The lowly garden shed refers to that wooden structure that adorns most back gardens. It has been a fixture in most homes for generations. Even grand country houses have sheds where the gardeners keep their equipment and junk. So why is this bastion of gardening worthy of a blog?

     People have gone crazy building sheds, reported the U.K. Garden Shed Company, which has been in business for thirty-five years. Sales grew 119% between 2019 and 2020.

     This statistic may seem a little mundane to most of us, even if it’s exciting for shed supply companies. However, it may be indicative of something that could change cities.

     The pandemic has meant that many people, who now work from home, may never go back to their city offices. My son, in Manhattan, is probably one of those people.

     They have become accustomed to working from home, but they are getting increasingly fed-up with working off the kitchen table. Having kids and pets interrupting your business conversations is cute for a while, but it can get old in a hurry. Enter the lowly garden shed, assuming, of course, that you have a garden.
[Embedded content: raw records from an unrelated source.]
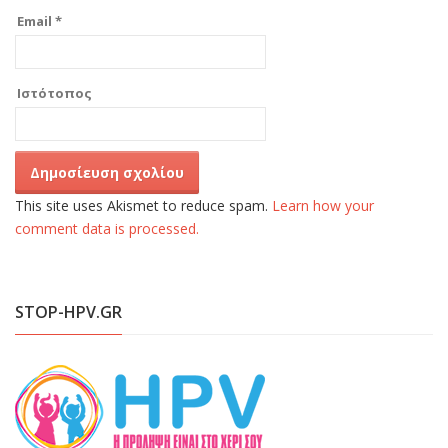
Email
*
Ιστότοπος
This site uses Akismet to reduce spam.
Learn how your
comment data is processed.
STOP-HPV.GR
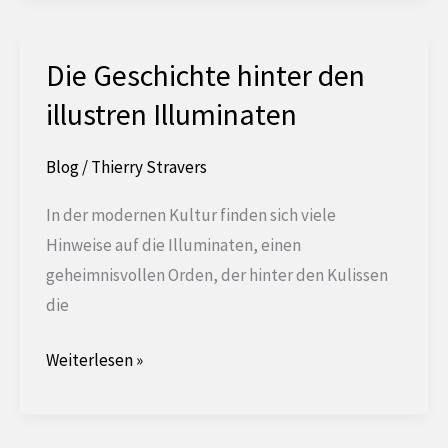
der
Royal
Arch
Die Geschichte hinter den
Freimaurerei.
illustren Illuminaten
Blog
/
Thierry Stravers
In der modernen Kultur finden sich viele
Hinweise auf die Illuminaten, einen
geheimnisvollen Orden, der hinter den Kulissen
die
Die
Weiterlesen »
Geschichte
hinter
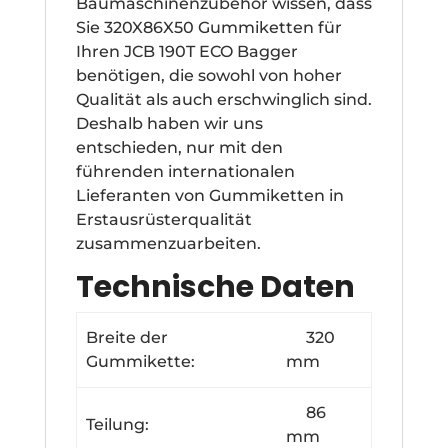
Baumaschinenzubehör wissen, dass
Sie 320X86X50 Gummiketten für
Ihren JCB 190T ECO Bagger
benötigen, die sowohl von hoher
Qualität als auch erschwinglich sind.
Deshalb haben wir uns
entschieden, nur mit den
führenden internationalen
Lieferanten von Gummiketten in
Erstausrüsterqualität
zusammenzuarbeiten.
Technische Daten
Breite der
320
Gummikette:
mm
86
Teilung:
mm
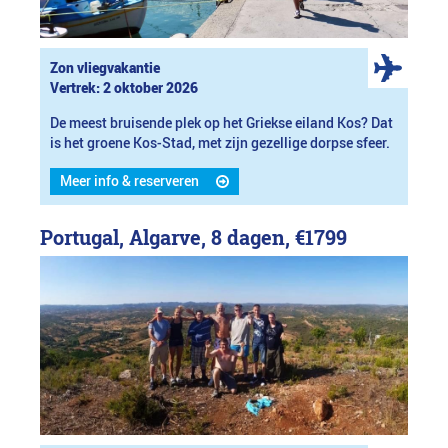
Zon vliegvakantie
Vertrek: 2 oktober 2026
De meest bruisende plek op het Griekse eiland Kos? Dat
is het groene Kos-Stad, met zijn gezellige dorpse sfeer.
Meer info & reserveren
Portugal, Algarve, 8 dagen,
€1799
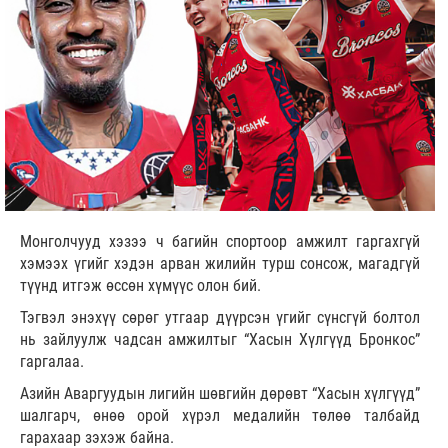
Монголчууд хэзээ ч багийн спортоор амжилт гаргахгүй
хэмээх үгийг хэдэн арван жилийн турш сонсож, магадгүй
түүнд итгэж өссөн хүмүүс олон бий.
Тэгвэл энэхүү сөрөг утгаар дүүрсэн үгийг сүнсгүй болтол
нь зайлуулж чадсан амжилтыг “Хасын Хүлгүүд Бронкос”
гаргалаа.
Азийн Аваргуудын лигийн шөвгийн дөрөвт “Хасын хүлгүүд”
шалгарч, өнөө орой хүрэл медалийн төлөө талбайд
гарахаар зэхэж байна.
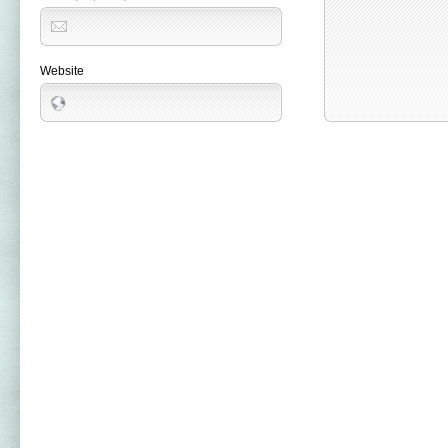
Website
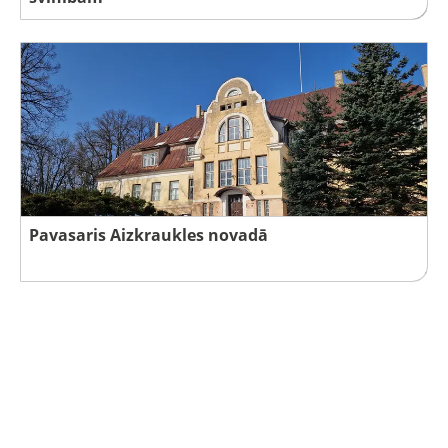
Pavasaris Aizkraukles novadā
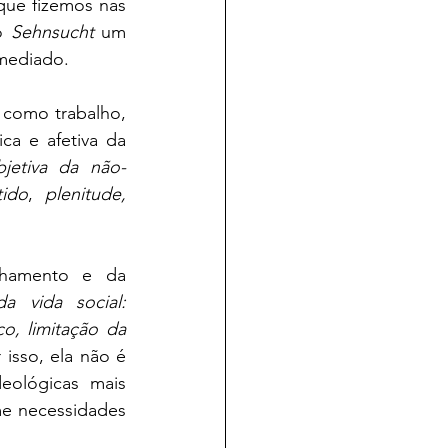
que fizemos nas 
o 
Sehnsucht 
um 
 mediado.
 como trabalho, 
a e afetiva da 
bjetiva da não-
tido
, 
plenitude, 
nhamento e da 
 vida social: 
o, limitação da 
 isso, ela não é 
eológicas mais 
e necessidades 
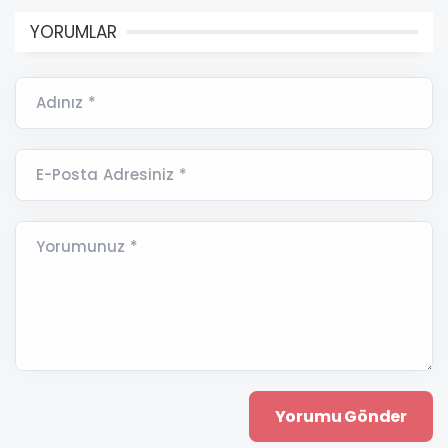
YORUMLAR
Adınız *
E-Posta Adresiniz *
Yorumunuz *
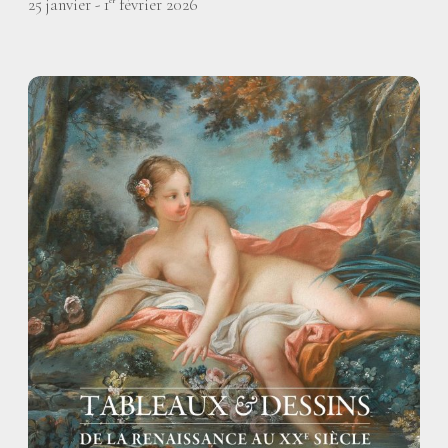
25 janvier - 1
février 2026
er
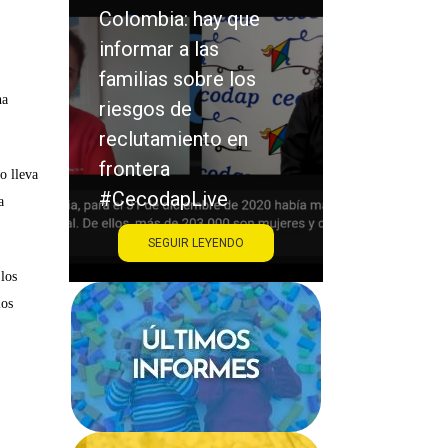
Colombia: hay que
Saraiba: la
informar a las
el victimar
familias sobre los
los únicos
ha
riesgos de
protagonis
reclutamiento en
acoso esc
frontera
#Cecodap
to lleva
#CecodapLive
a
SEGUIR LEYENDO
SEGUIR
los
los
If you don’t, you may be considering moving to the suburbs, or the country, where you can have a shed. If you can work from home, it doesn’t really matter where that home is. It could be Cornwall, Florida, Brighton, Florence, the Isle of Wight, or the Bahamas, depending on your budget. You can still have a shed in the garden.

     However, today’s garden shed is not the lowly garden shed of your father. It can have WiFi, heating, insulated wood paneling, a stereo system, a small conference room, and even a bathroom and a bed.
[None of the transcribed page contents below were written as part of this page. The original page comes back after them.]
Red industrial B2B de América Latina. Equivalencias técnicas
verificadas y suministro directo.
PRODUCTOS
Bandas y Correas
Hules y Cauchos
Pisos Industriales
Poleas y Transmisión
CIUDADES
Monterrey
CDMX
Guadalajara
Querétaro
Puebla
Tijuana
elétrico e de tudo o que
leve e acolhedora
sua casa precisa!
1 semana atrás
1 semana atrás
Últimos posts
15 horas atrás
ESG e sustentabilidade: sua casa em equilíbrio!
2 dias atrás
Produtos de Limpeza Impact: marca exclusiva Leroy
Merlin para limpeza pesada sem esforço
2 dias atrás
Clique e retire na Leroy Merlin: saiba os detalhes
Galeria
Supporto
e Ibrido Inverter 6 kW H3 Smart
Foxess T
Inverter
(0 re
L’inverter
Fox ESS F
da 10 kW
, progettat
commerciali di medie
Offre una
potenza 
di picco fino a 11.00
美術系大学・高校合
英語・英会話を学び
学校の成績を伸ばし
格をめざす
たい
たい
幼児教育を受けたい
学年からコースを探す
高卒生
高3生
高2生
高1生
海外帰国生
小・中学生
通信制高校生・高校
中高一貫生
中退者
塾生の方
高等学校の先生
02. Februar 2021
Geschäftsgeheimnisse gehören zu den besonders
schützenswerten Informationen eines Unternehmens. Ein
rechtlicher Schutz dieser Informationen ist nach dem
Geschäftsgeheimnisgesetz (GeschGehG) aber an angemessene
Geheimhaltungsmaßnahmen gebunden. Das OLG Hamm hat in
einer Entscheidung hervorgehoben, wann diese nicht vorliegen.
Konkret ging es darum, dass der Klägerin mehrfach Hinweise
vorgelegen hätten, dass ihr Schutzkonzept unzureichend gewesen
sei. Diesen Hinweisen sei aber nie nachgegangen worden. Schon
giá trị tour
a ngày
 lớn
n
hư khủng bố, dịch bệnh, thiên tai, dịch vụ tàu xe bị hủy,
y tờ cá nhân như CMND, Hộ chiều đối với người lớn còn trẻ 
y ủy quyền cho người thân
     Dylan Thomas and Roald Dahl wrote in their sheds, and George Bernard Shaw had a shed that rotated, to always face to sun. The possibilities are enormous.

     If this trend to sheds continues to grow, it has profound implications for cities. Less transportation, less need for restaurants and bars, an excess of office, apartment and even hotel space, with the inevitable decrease in property values at all levels. The garden shed may have a lot to answer for. Utility companies will see a drop in consumption, office supply stores will close, even city flower shops will decline, and intra-city delivery services will suffer.

     The upside is that city environments will improve significantly. Cleaner air, less congestion, less traffic cops will be needed and, if we are lucky, we might be able to see the sky and the surrounding mountains again, depending where you are.

     The garden shed may well become a significant economic indicator of the future. Who would have thought?